Yesterday was 17th Genocide Commemoration Day in Rwanda, the day Rwandans begin a season of sorrow that lasts three months. For the 17th year, they are taking time to remember the culmination of the disembowelment of their family. The genocide against Batutsi was a ‘culmination’, not an “April-July-1994” affair, because it marked the peak of a creeping process that took close to 100 years.
The process started stealthily with the first penetration of a foreigner into Rwanda. When Germans took over Rwanda as part of their German East African colony, they found a strong kingdom that Arabs had not dared enter, in their search for slaves. The kingdom was protected by all Rwandans under the command of a king, in an environment of symbiotic existence.
Rwandans led a life of symbiotic existence in the sense that every Rwandan contributed to the sustenance of a compatriot. Children provided help, women did the home chores and men worked the land, looked after livestock or provided protection. Of course, these were not rigid tasks and anyone could take on any of the tasks, depending on the arrangement of the families.
The same arrangement obtained in different sections of the Rwandan society. Since Rwandans led slightly different lifestyles, they depended on one another for a wholesome existence. One section was heavily dependent on land, another on livestock while another depended on hunting and gathering. With different skills and energies, they complemented one another and strengthened their assets and minimised their deficits.
Bahutu, Batutsi and Batwa were therefore terms that defined the lifestyles of a united people and not labels of different ethnic groups. To a European intending to exercise influence over them, Rwandans presented a formidable force that needed force and tact to rein in. For force, the colonialist had the gun. For tact, he devised the subtle approach of exploiting those differences.
That is how the Germans attempted to portray the different lifestyles as marking different races. That could not be borne out by science, however, and it did not stick. By the time the country was wrested from their clutch, they had not yet devised a plausible tool of division.
The Belgian who took over, noticing that Rwandans shared everything (language, culture, religious rites, etc), decided to ‘carve’ them into ethnic groups. He had noticed that many African countries hosted different tribes that did not share anything. Branding them ‘different ethnic groups’ and favouring one or the other at different times, he was able to put the ‘division-machine’ into motion.
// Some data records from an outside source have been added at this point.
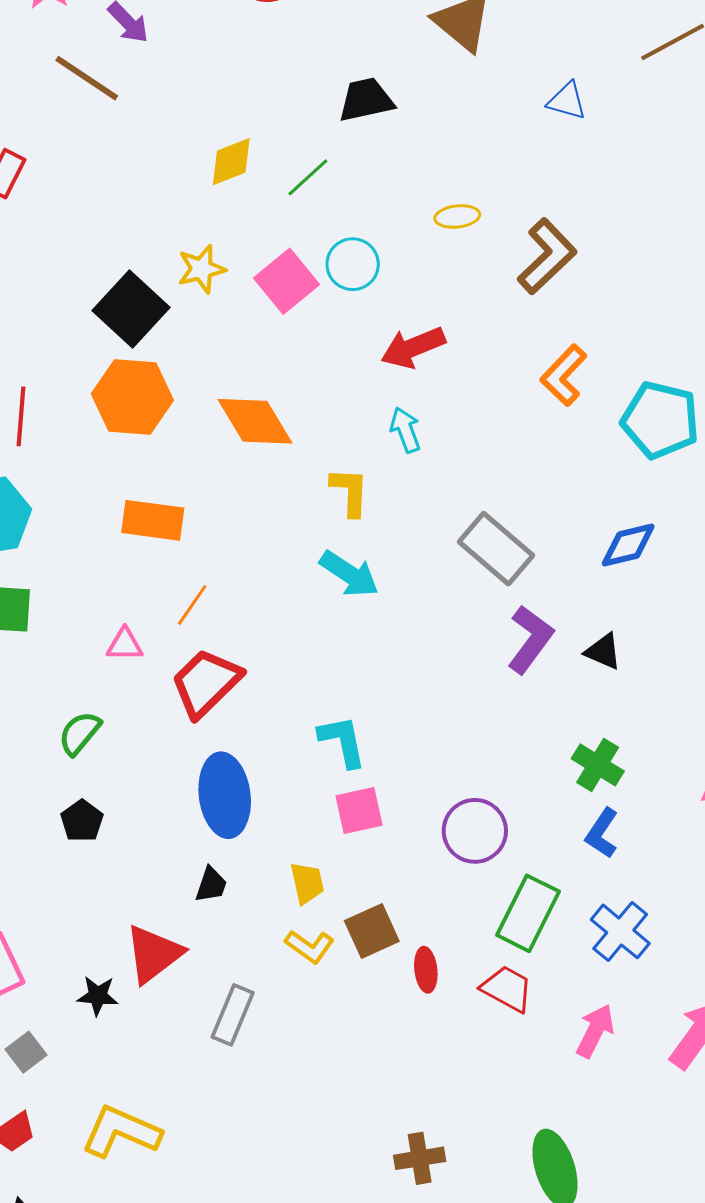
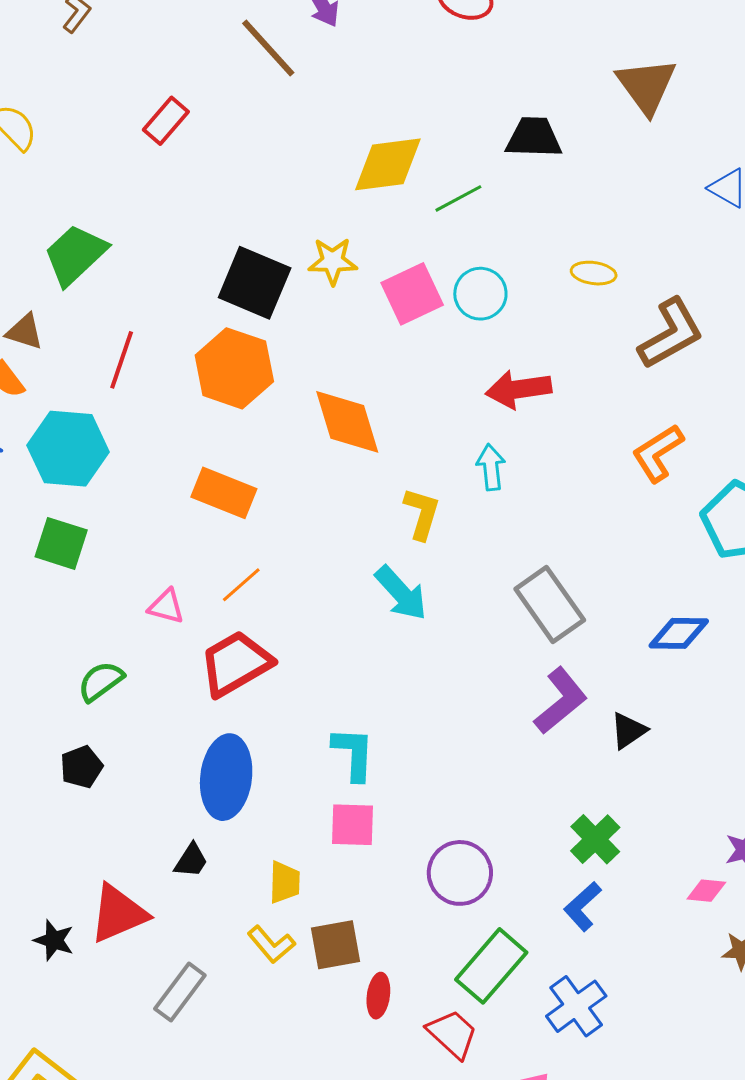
yellow diamond: (231, 162) -> (388, 164), size x1.4
black square: (131, 309) -> (255, 283), turned -34
black triangle: (603, 651) -> (628, 731), turned 48

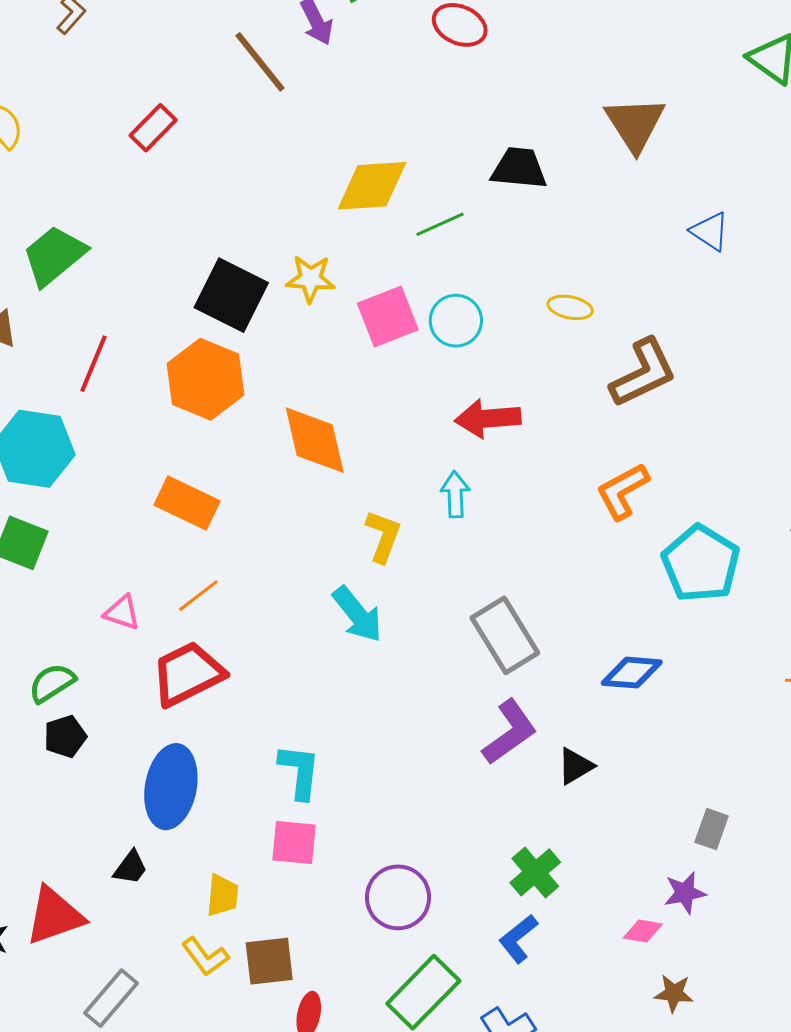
black pentagon: (81, 767) -> (65, 736), moved

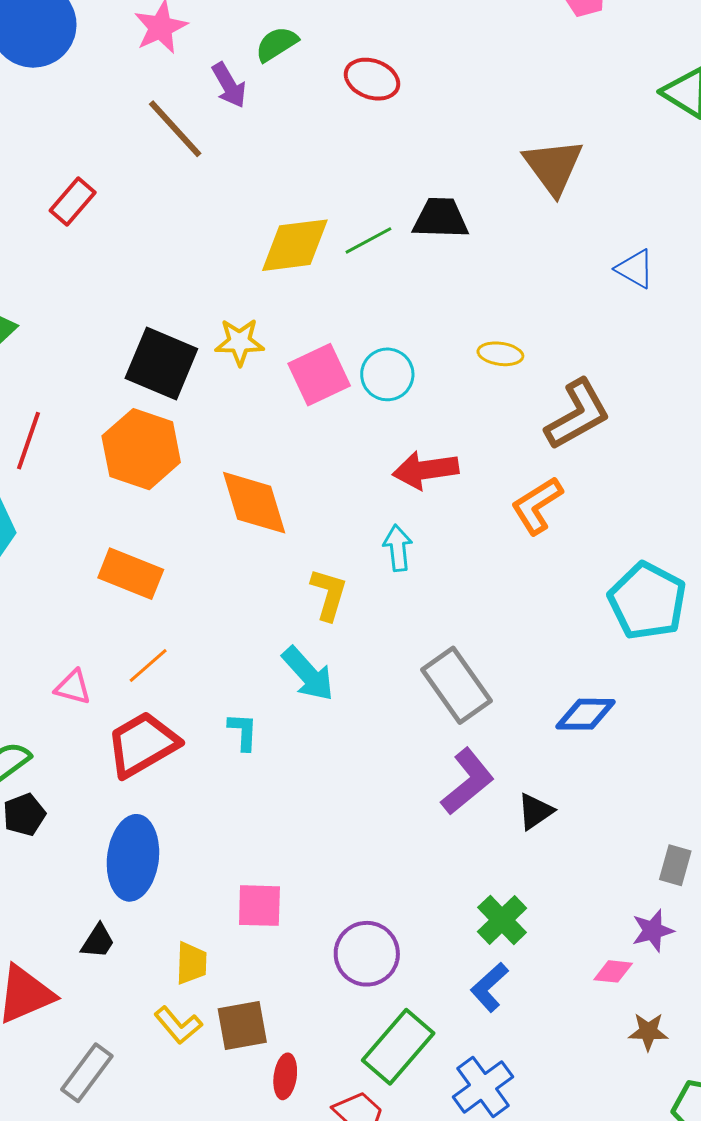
green line: (440, 224) -> (368, 240), moved
orange L-shape: (623, 491) -> (537, 505), moved
cyan L-shape: (300, 771) -> (243, 732), moved, size x0.7

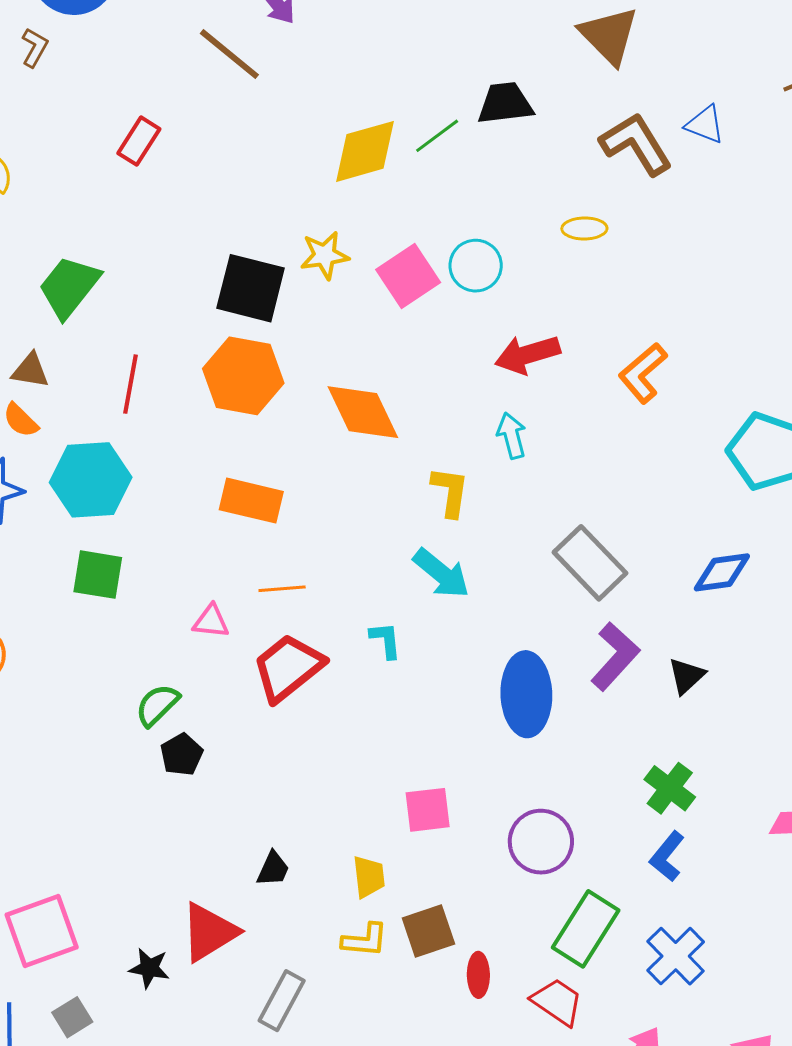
brown L-shape: (578, 414) -> (636, 144), moved, turned -84
orange line: (148, 665) -> (282, 589), turned 45
blue ellipse: (133, 858) -> (526, 694), moved
yellow L-shape: (178, 1025) -> (365, 940), turned -36

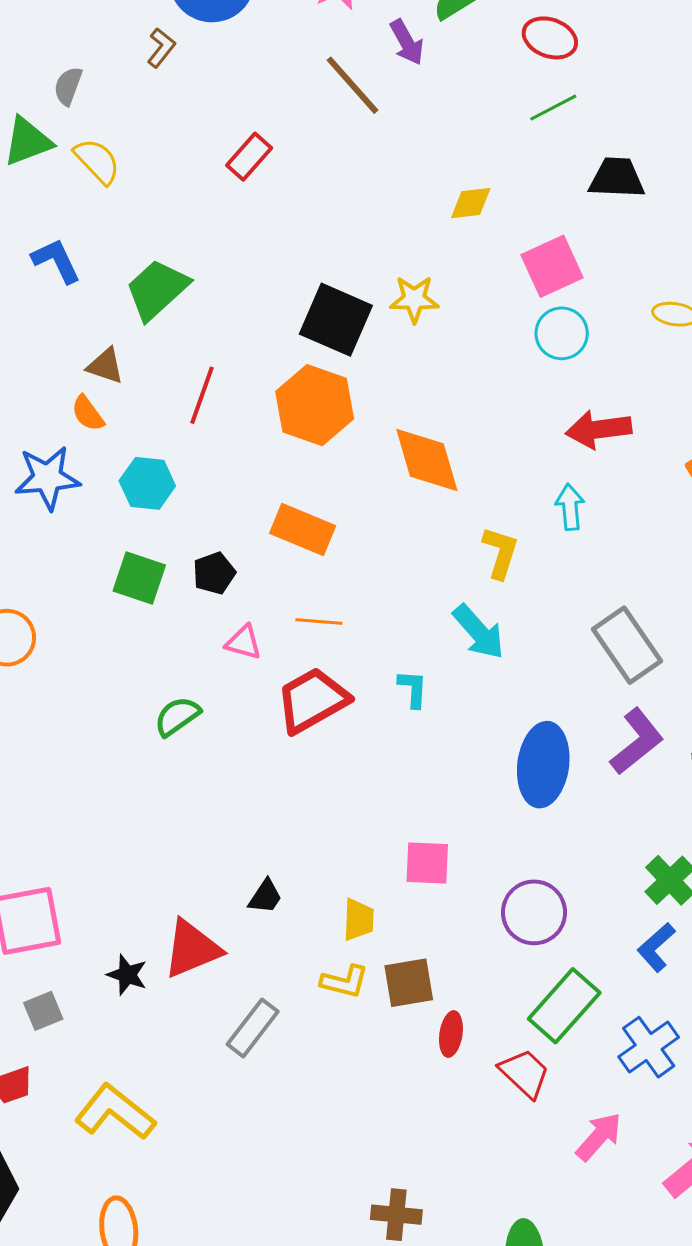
green line: (437, 136) -> (553, 108), moved
yellow diamond: (365, 151) -> (471, 203), size x0.6
pink square: (408, 276) -> (552, 266), moved
cyan hexagon: (91, 480) -> (147, 483), size x0.7
black pentagon: (182, 755) -> (214, 573), moved

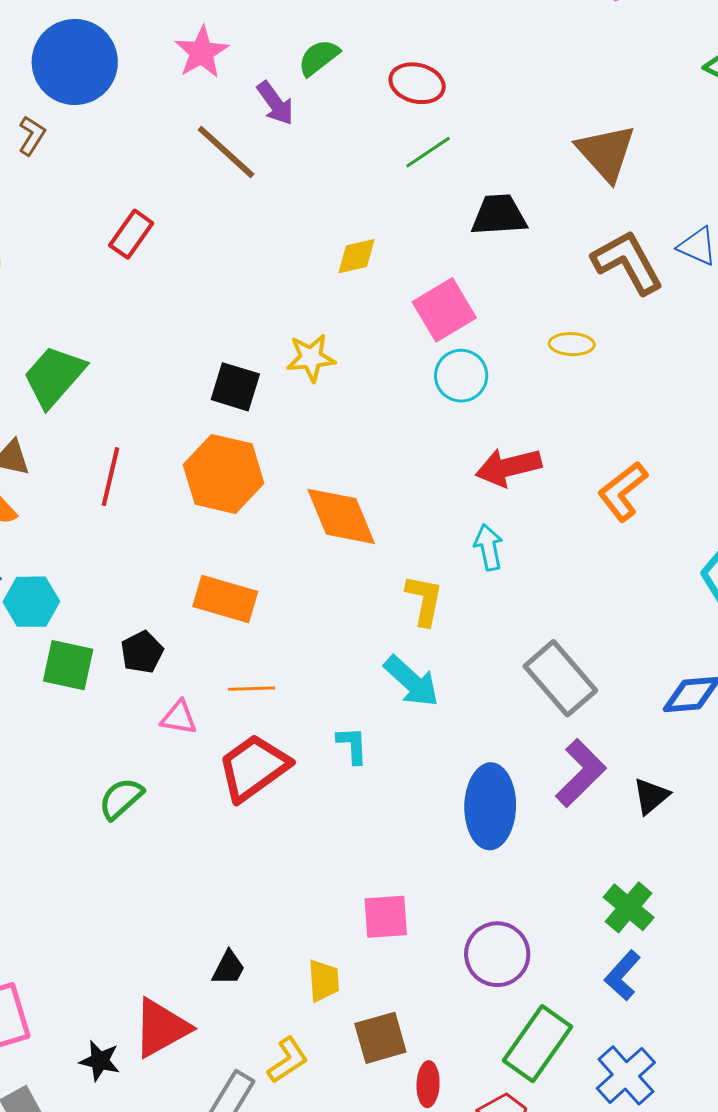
black square: (336, 320) -> (235, 387), size x0.7
cyan hexagon: (147, 483) -> (31, 602), moved
yellow L-shape: (345, 982) -> (288, 1060), moved, turned -42

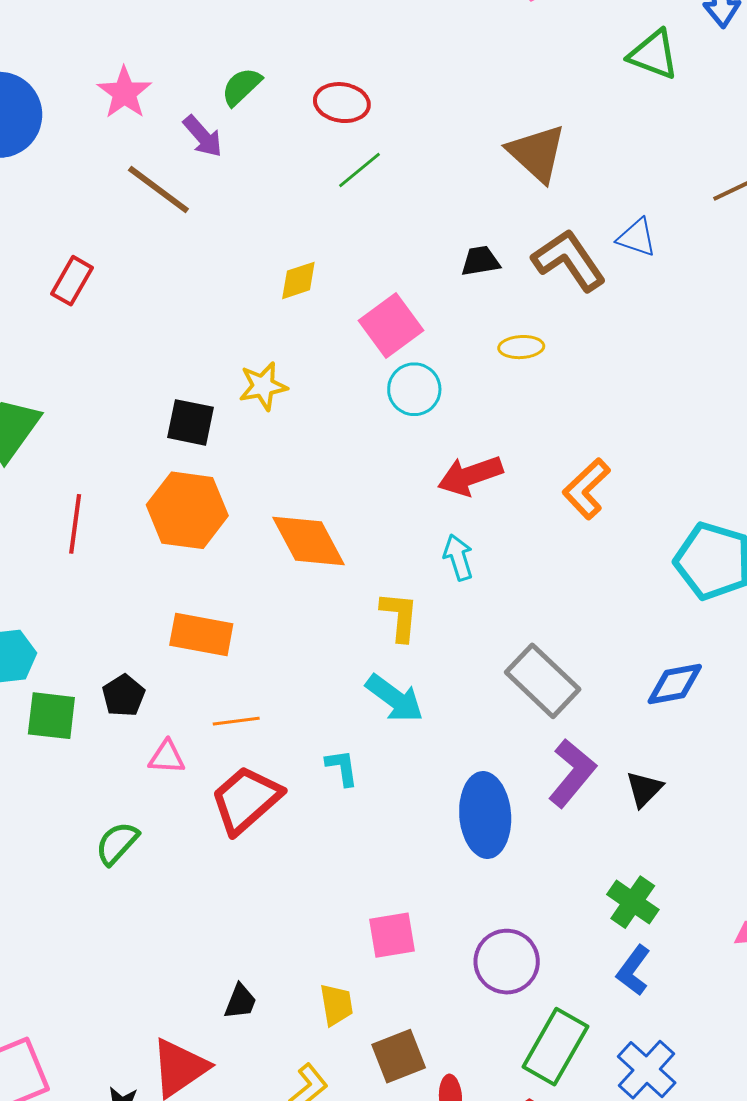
black trapezoid: (499, 215) -> (480, 261), moved, size x0.7

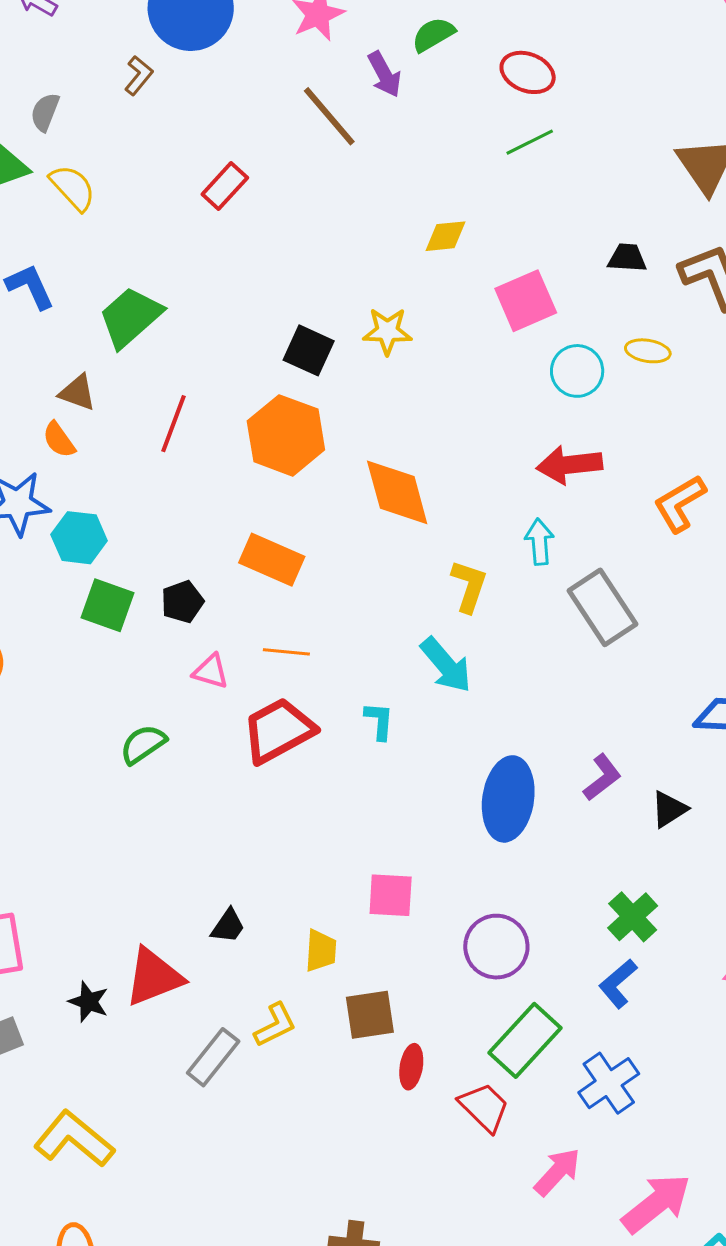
cyan circle: (414, 389) -> (577, 371), moved
gray rectangle: (543, 681) -> (602, 607), moved
purple L-shape: (572, 773) -> (602, 777), size x0.7

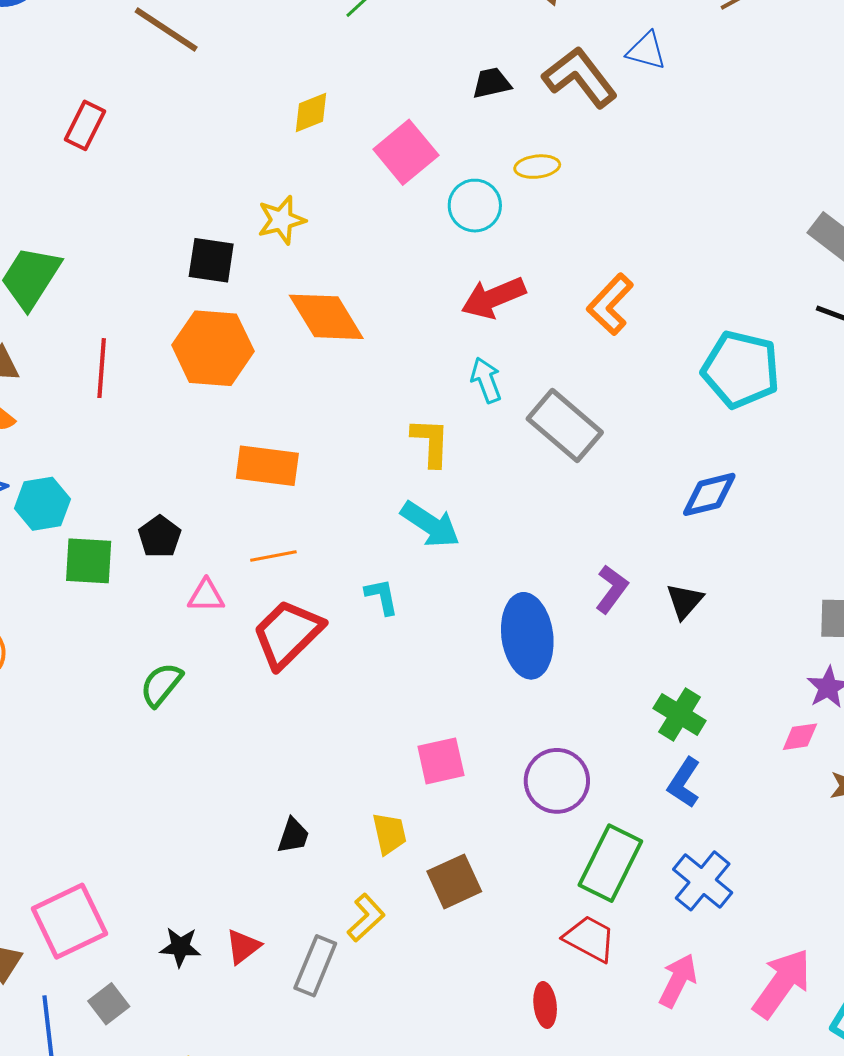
orange diamond: (397, 492) -> (326, 317), moved
orange rectangle: (272, 560) -> (267, 466), moved
red triangle: (154, 977) -> (243, 947), moved, size x0.6
red ellipse: (411, 1067) -> (545, 1005), moved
Even then, it took many years of calculated crafting and coercion to break the obstinacy of a people who had managed to stave off all forces of influence this far. From 1916, the Belgian invested all the administrative and church resources into dividing these mountain warriors.
This skewed approach to the management of a society was a ‘revelation’ to the post-independence regimes’ elites and they took it on wholesale. They worked at portraying one section of the Rwandan society as foreigners who should be banished and, later, as foreign pests that should be eradicated. The pogroms against Batutsi of 1959, 1962, 1963, 1967 1973 and 1991 were all “practice genocides” that fed into the “mother genocide” of 1994.
However, all of them were based on an artificial social construct. When the Rwandan Patriotic Front (RPF) came in and showed Rwandans the route back to pre-colonial social cohesion, Rwandans started off hesitantly because they still suffered the ‘colonial/post-colonial hangover’. That hangover still holds many Rwandans in bondage. The victims of this ‘syndrome’ see governance in terms of privileges over their compatriots.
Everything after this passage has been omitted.